FROM pytorch/pytorch:2.1.0-cuda11.8-cudnn8-runtime

ENV DEBIAN_FRONTEND=noninteractive
ENV PYTHONDONTWRITEBYTECODE=1
ENV PYTHONUNBUFFERED=1

RUN apt-get update && apt-get install -y git curl libglib2.0-0 libsm6 libxext6 libxrender-dev
RUN pip install --upgrade pip setuptools wheel
RUN pip install \
    numpy==1.26.4 \
    torch==2.1.0 \
    torchvision==0.16.0 \
    transformers==4.42.0 \
    accelerate==0.25.0 \
    einops \
    sentencepiece \
    safetensors \
    tensorflow-cpu==2.15.0

ENV TRANSFORMERS_DYNAMIC_MODULE_NAME="trusted"

# Download model and processor at build time to avoid runtime fetch
RUN python -c "from transformers import AutoModelForCausalLM, AutoProcessor; \
AutoModelForCausalLM.from_pretrained('allenai/Molmo-7B-D-0924', trust_remote_code=True, torch_dtype='auto', cache_dir='/workspace/.hf_cache'); \
AutoProcessor.from_pretrained('allenai/Molmo-7B-D-0924', trust_remote_code=True, cache_dir='/workspace/.hf_cache')"

Build with:

docker build -t molmo .

Run with:

docker run -it --entrypoint /bin/bash -v'/home/joregan/rs_results:/results' --gpus all molmo

Something was happening with this, so I had to try to find why the wrong version of transformers kept popping up:

FROM pytorch/pytorch:2.1.0-cuda11.8-cudnn8-runtime                                                  

ENV DEBIAN_FRONTEND=noninteractive

# Upgrade pip and install clean
RUN pip install --upgrade pip setuptools wheel

# Clean up any possible old versions
RUN pip uninstall -y transformers || true

# Install specific version of transformers
RUN pip install transformers==4.42.0

# Confirm that TextKwargs is present
RUN python -c "from transformers.processing_utils import TextKwargs; print('✅ TextKwargs is present:', TextKwargs)"
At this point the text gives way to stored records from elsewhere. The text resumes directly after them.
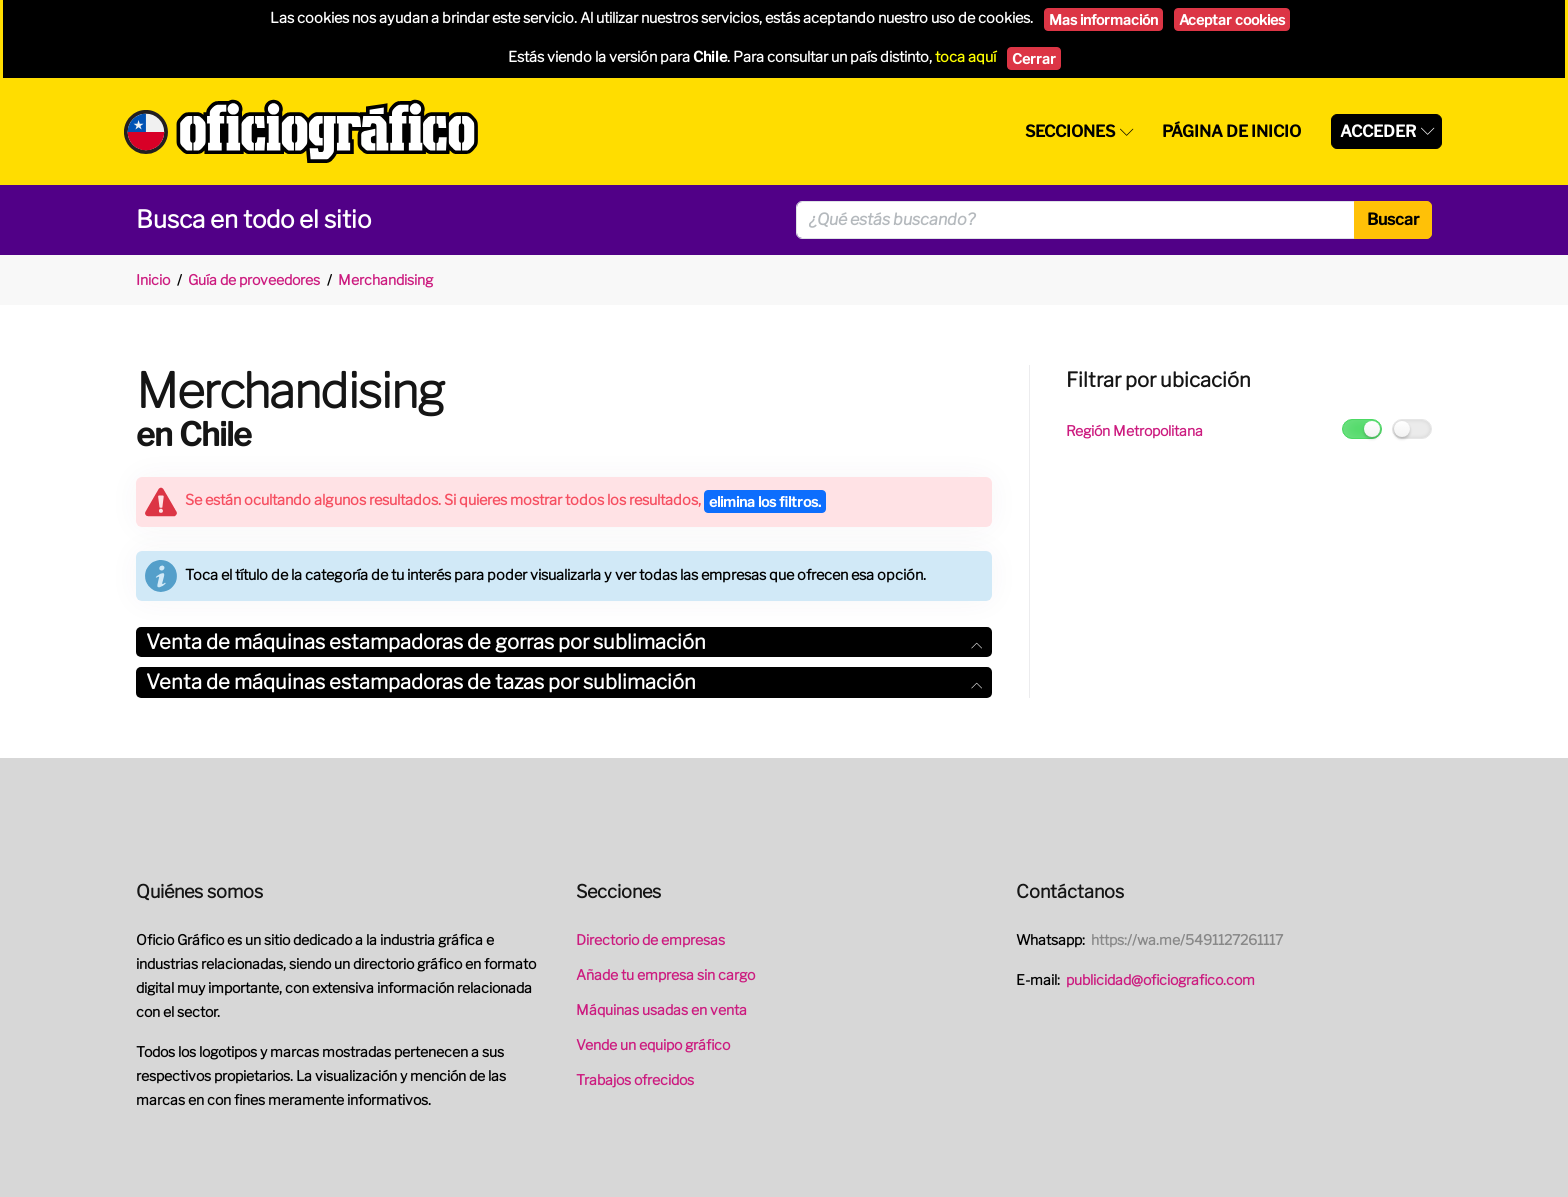 The height and width of the screenshot is (1197, 1568). Describe the element at coordinates (564, 642) in the screenshot. I see `[tab]` at that location.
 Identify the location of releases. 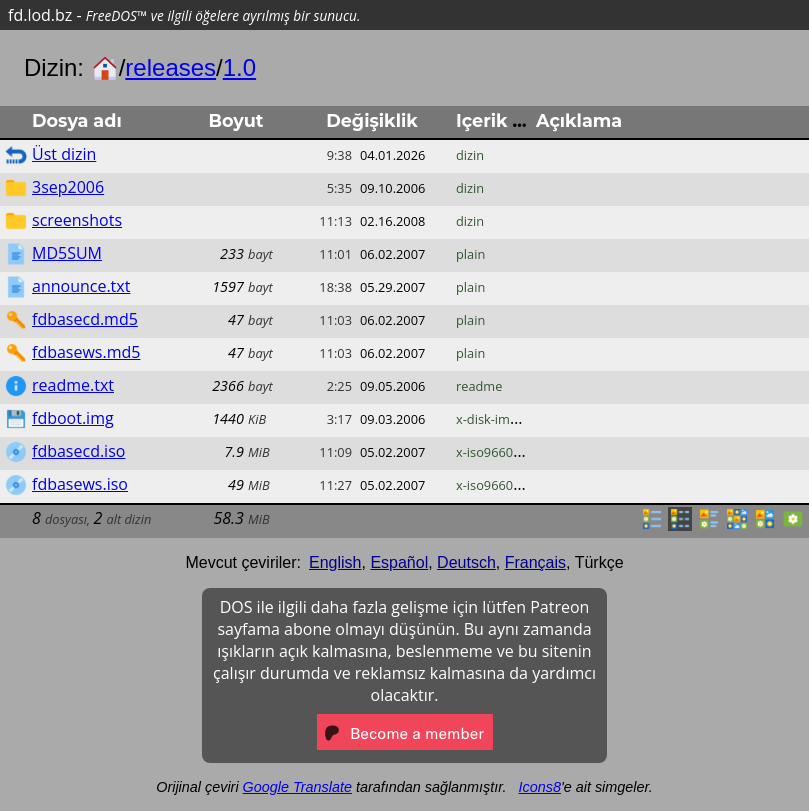 (170, 67).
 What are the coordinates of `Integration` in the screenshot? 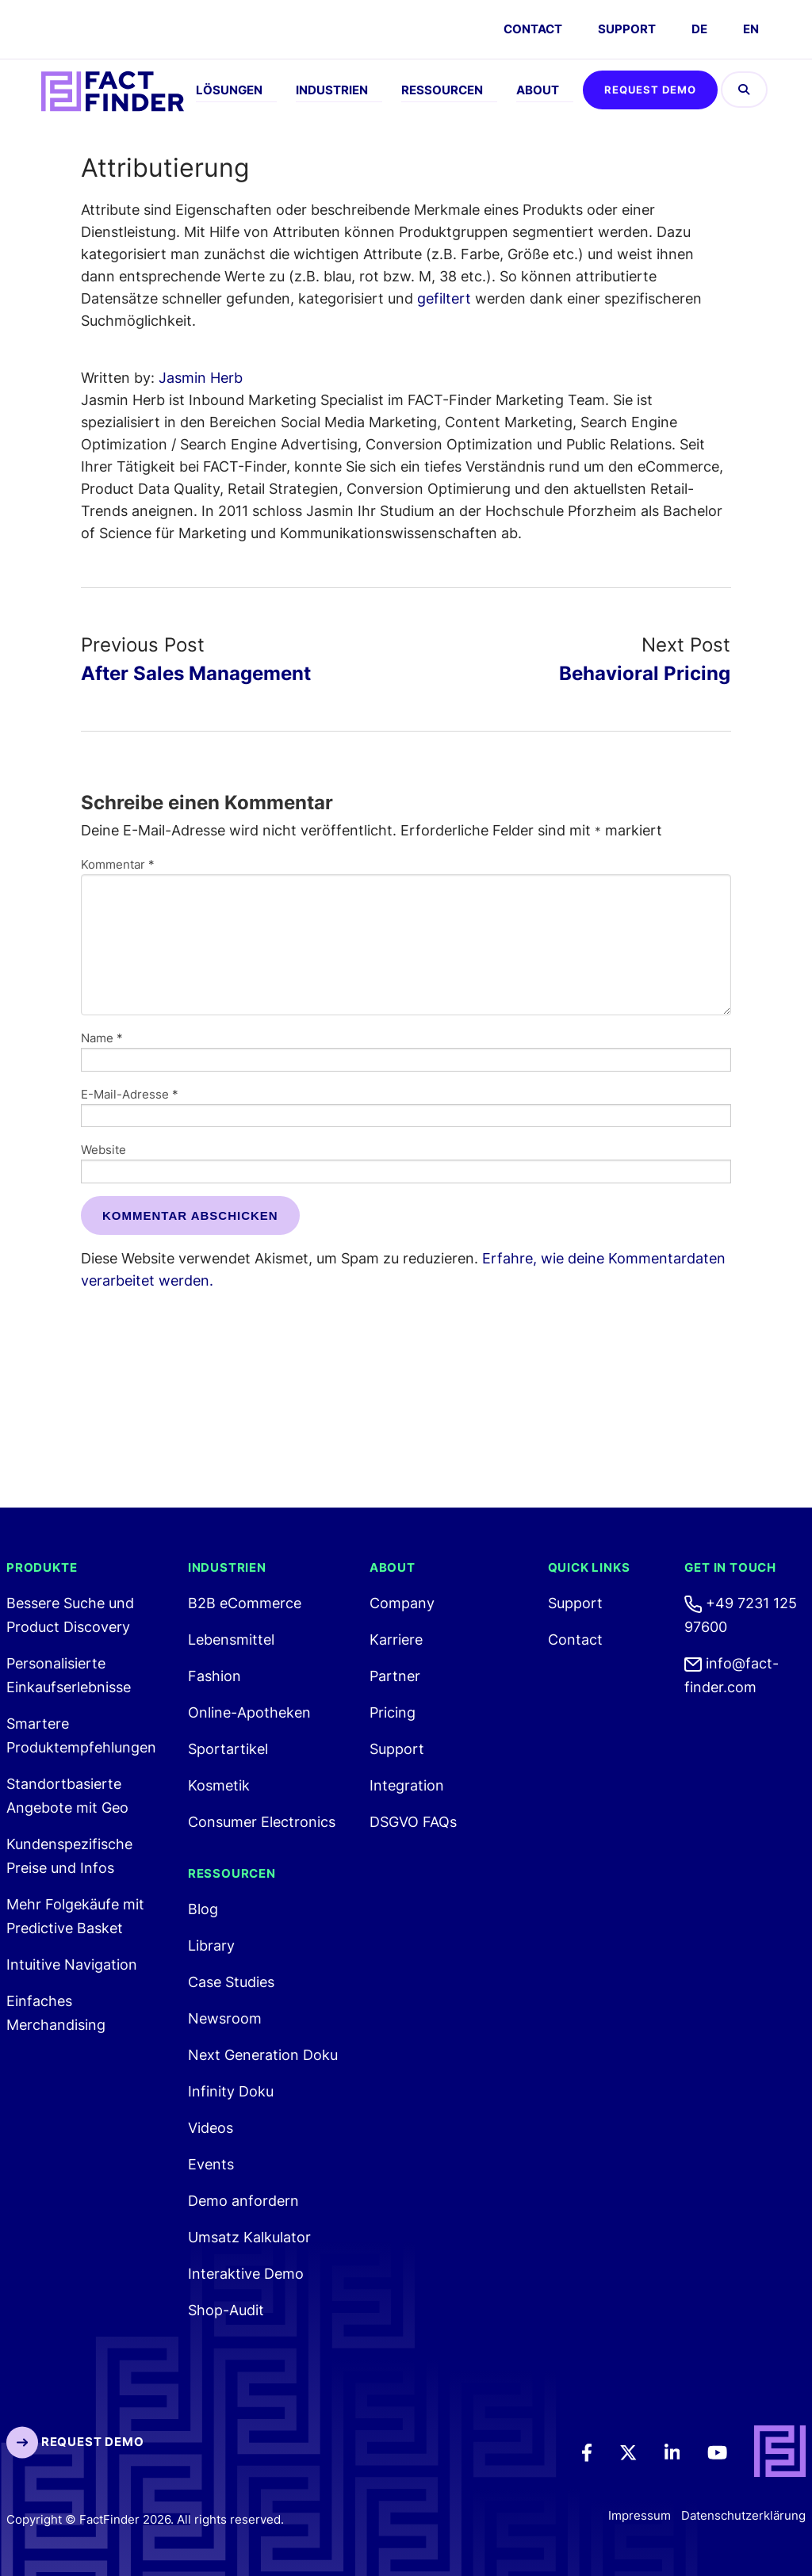 It's located at (407, 1785).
To get it to run, I needed to change this:

mask = ~torch.all(images.view(B * T, N, D) == -1, dim=(1, 2), keepdim=True)

to:

mask = ~torch.all(images.view(B * T, -1) == -1, dim=1, keepdim=True)  # (B*T, 1)
mask = mask.unsqueeze(-1)

(courtesy of ChatGPT). This seems to be a Pytorch version issue, but it’s low priority to fix it.